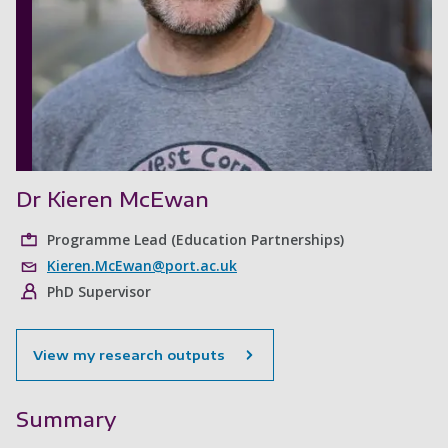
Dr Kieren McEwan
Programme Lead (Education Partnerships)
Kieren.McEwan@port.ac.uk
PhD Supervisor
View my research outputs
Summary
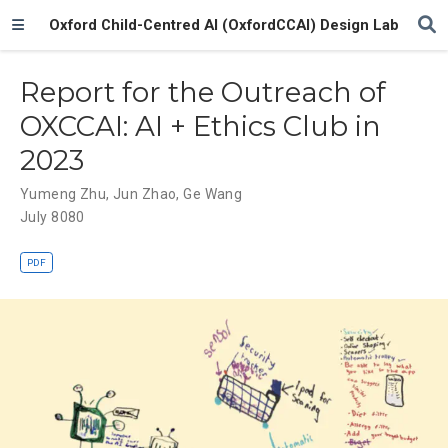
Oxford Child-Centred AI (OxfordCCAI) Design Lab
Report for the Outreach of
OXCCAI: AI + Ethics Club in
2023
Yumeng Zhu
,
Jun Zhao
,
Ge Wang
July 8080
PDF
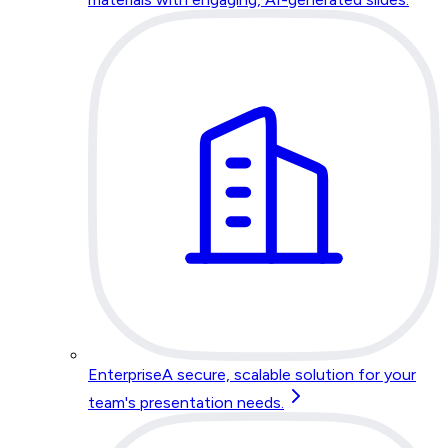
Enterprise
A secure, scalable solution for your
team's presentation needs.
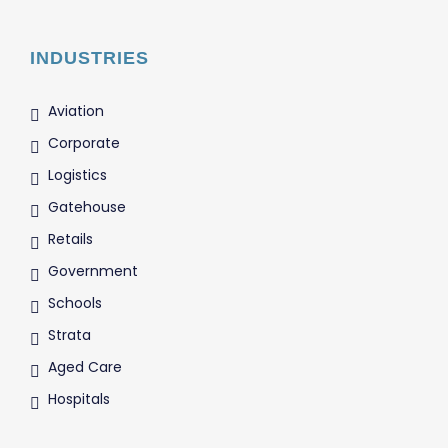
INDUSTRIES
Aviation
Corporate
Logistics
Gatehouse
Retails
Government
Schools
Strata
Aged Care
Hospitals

=-=-=

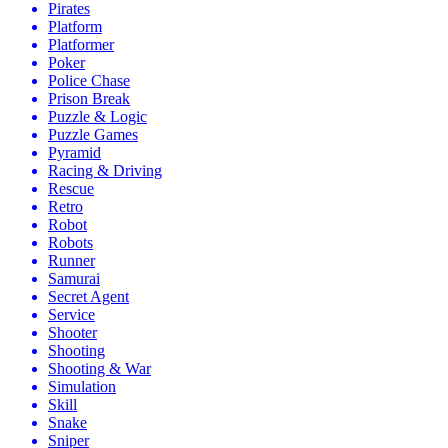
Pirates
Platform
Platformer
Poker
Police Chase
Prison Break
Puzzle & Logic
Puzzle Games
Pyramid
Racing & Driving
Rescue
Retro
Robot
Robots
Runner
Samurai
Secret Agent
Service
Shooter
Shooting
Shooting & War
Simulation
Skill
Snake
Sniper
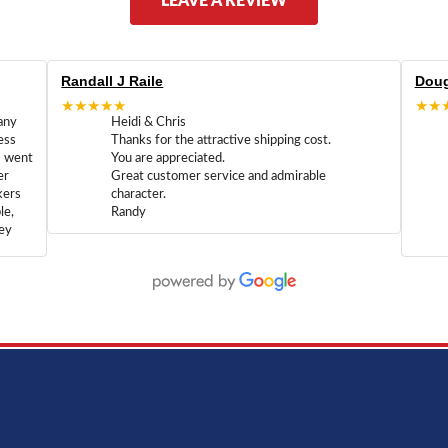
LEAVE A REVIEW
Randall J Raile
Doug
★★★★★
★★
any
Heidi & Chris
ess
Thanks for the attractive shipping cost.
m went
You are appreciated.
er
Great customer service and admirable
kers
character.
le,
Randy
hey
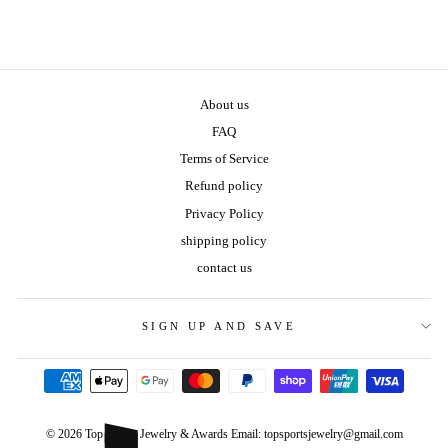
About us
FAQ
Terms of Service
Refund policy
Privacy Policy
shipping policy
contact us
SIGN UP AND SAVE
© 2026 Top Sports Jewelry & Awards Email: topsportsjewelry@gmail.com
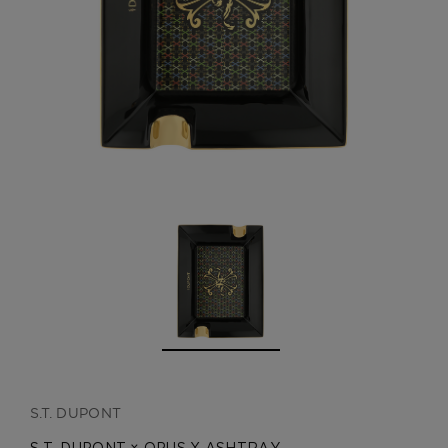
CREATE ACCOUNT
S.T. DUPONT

=-=-=

> **Exercise**
Pictures excluded, transcribe the listing above exactly from the line with "Dr Kieren McEwan" through the line with "A secure, scalable solution for your", and no further.

> **Exercise answer**
Dr Kieren McEwan
Programme Lead (Education Partnerships)
Kieren.McEwan@port.ac.uk
PhD Supervisor
View my research outputs
Summary
Oxford Child-Centred AI (OxfordCCAI) Design Lab
Report for the Outreach of
OXCCAI: AI + Ethics Club in
2023
Yumeng Zhu
,
Jun Zhao
,
Ge Wang
July 8080
PDF
Enterprise
A secure, scalable solution for your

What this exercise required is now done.